A Gantt chart is a widely-used tool in nearly every engineering business to plan-out what the business needs to get done in the long-term and broadly speaking. Me, personally, love how Trello can integrate well with a Gantt chart, planning out the dates of each major project beginning and ending, and understand the connection between them for your final project goal. It helps identify more clearly what is a future hold-up and what can be prioritized because of it. Again, it only work if each team member is on-board and understands the importance of it. There are many templates online, and really not one of them is perfect. It is on you to take a template, and modify it to your liking and purpose.
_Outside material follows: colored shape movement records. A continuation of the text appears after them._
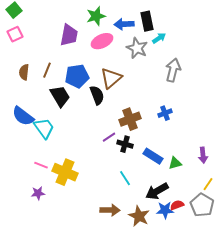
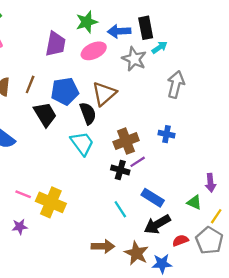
blue cross: (165, 113) -> (167, 134), turned 32
cyan trapezoid: (44, 128) -> (82, 143), moved
purple line: (109, 137) -> (138, 162), moved
blue rectangle: (153, 156) -> (153, 198), moved
green triangle: (175, 163) -> (194, 202), moved, turned 40
blue star: (165, 210) -> (162, 264), moved

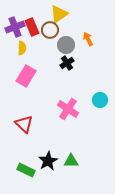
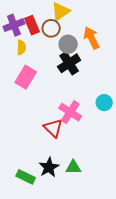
orange arrow: (88, 39) -> (91, 38), size x1.5
black cross: (67, 63) -> (69, 63), size x1.5
red triangle: (24, 124) -> (53, 128), moved

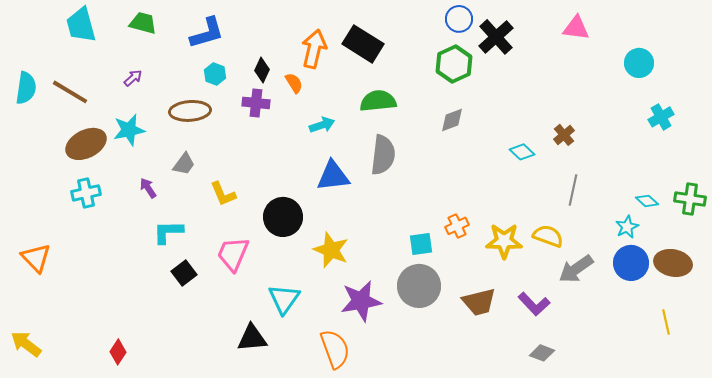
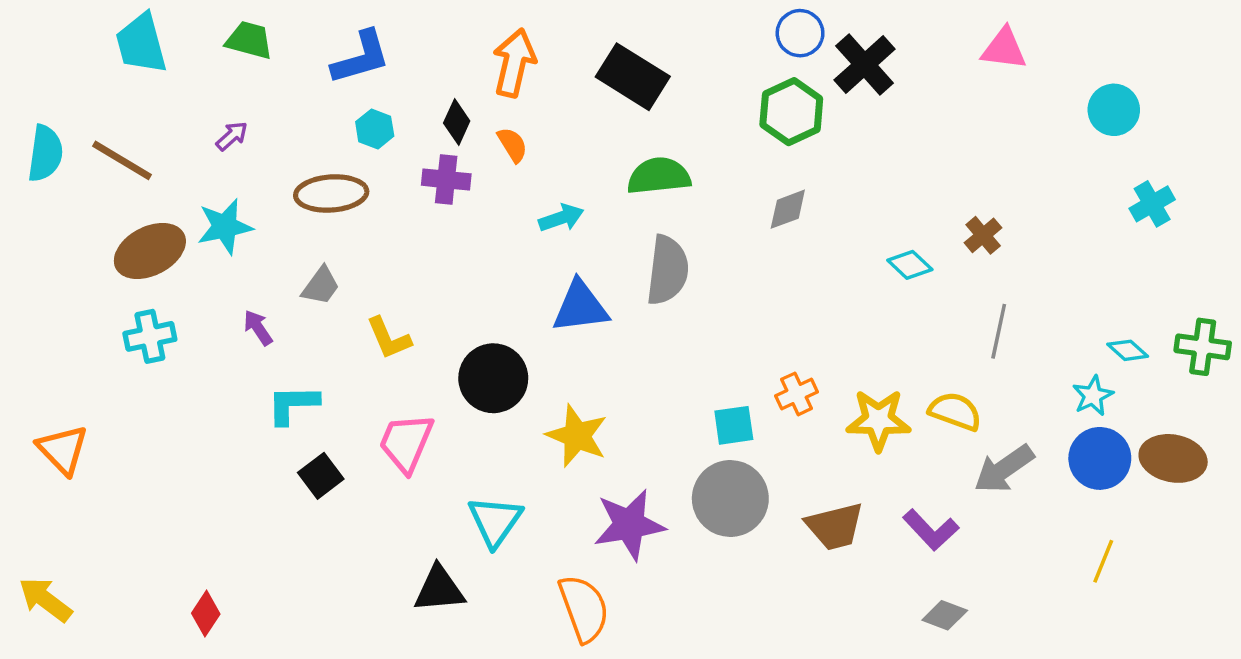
orange arrow: (314, 49) -> (514, 63), moved
yellow line: (666, 322) -> (1103, 561), moved, turned 35

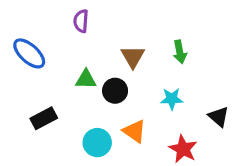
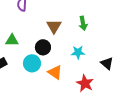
green triangle: (86, 79) -> (12, 40), moved
cyan circle: (97, 143) -> (32, 63), moved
Here is a video on the basics of how to use a Gantt chart that actually improves your project management.
How do you deal with storing your clubs files? It can be difficult to find one platform that completely fits to your needs, so there are 3 main options that can be used individually, or all together if necessary. This section will walk you through the benefits of each one, and of course, their drawbacks.
OneDrive allows the upload and storage of Microsoft files as well as various other for download and *online collaboration*, though its online web-page features are worse then Google Drive and is tougher to use/handle. Its major benefit to most chapters is that you can work on Word, Excel, PowerPoint files on it, and a lot of people prefer that software to Googles. Also, if your school email uses Outlook, it might seem like a easy way to integrate those together.
Google Drive offers the highest level of real-time online collaboration with almost zero lag between edits on two computers. Its major downside is the in-ability to work on Microsoft Products, and that you are encouraged to have a Gmail account to use. If you are looking for a file for transparency tracking (explained in engineering management), this is the way to go. It is the easiest to collaborate that basically never fails even having 10 people on the same file.
Github is hard, but when you get it culturally ingrained in your chapter, it is amazing. OneDrive and Google Drive suck at storing big files, such as Solidworks files, or just files other then there products (MATLAB!!!). To edit those, a lot of time you have to download the entire folder of parts/scripts, edit them on your computer, and re-upload, sometimes wasting minutes of precious time. With Github (which has a steep learning curve for initial trial-monkeys), allows you to constantly be able to pull changes in a 'global' directory, keep that directory on your personal laptop, editing as you please, and pushing back your edits when you are done. The biggest thing you must ensure is that while you are working on a file locally on your computer before sending it to the master directory, NO ONE else is working on it too. If they do, shit happens and Githib must select which change to keep and which one to throw away, usually wasting a whole bunch of someones time. Take some time and watch some videos on it, and how to use it. GITHUB DESKTOP is an app you can download to a computer to make the coding that you usually have to do to a simple interface with buttons. Makes it much easier to the non-coders of the group (ME's such at coding, its a fact of life!)
My group honestly uses all THREE. We like using Word, PowerPoint etc when writing important documents that one person can work on at a time. Sometimes we need to work fast on something so we all hop on our Gmails and work within that shared folder on the Google Drive. GitHub is used within the group for basically all engineering project files, and is the reason why collaboration during the summer months and through vacation is seamless for us - everyone needs to understand the power of it though. If they don't, things can get royally screwed up.